[TYPO3-core] How to treat UTF BOM?

Mon Dec 26 21:27:48 CET 2011

Hi,

On 26-12-2011 13:49, Steffen Gebert wrote:
> As such things can cause serious headache, I'm trying to find a solution
> for it (aka. skip the Byte Order Mark somewhere during processing).
> As I think it's insufficient to remove it while processing
> INCLUDE_TYPOSCRIPT, I tend to remove it directly in t3lib_div::getUrl().

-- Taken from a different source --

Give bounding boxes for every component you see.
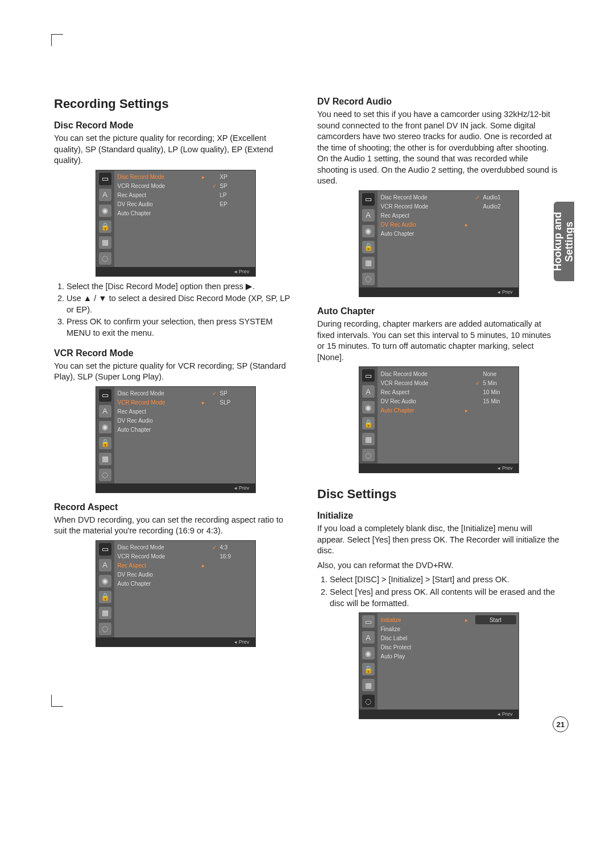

getUrl() isn't the right place, simply because it can be valuable 
information about the contents. It shouldn't be skipped because you will 
then lose the info.
getUrl() needs to retrieve the file contents without knowing the kind of 
content or processing it.

> * Only removing UTF-8 BOM (EF BB BF) as in the proposed patch is not
> enough. There are different variants of UTF-16 (big/little endian) and
> also UTF-1, -7, -32 and other charsets. Maybe mb_string could help.
> Otherwise search for each of the known BOMs? (see wikipedia for some
> (all?) possible).

UTF-xx aren't character sets but encodings. UTF is short for UCS 
Transformation Format (UCS = Universal Character Set).
The character set is in all cases Unicode, the encoding is different for 
UTF-7, -8, -16, -32, etc.

A solution would be to convert the contents to the internal character 
set of TYPO3 before using it. We could add a method to detect the BOM 
and use existing methods to convert this; mb_convert_string(), 
recode_string can properly handle "endianness" (that seems the term for 
it in man pages). I'm not sure if iconv() can do the trick.

> * Do you think that it is correct to place it in getUrl()?
> IMHO people want the file contents and not take care of such meta
> information. I don't have a clue ATM, what the result of a UTF-16
> without BOM would be.

It's not meta information. I determines the encoding of the contents.

-- 
Kind regards / met vriendelijke groet,

Jigal van Hemert.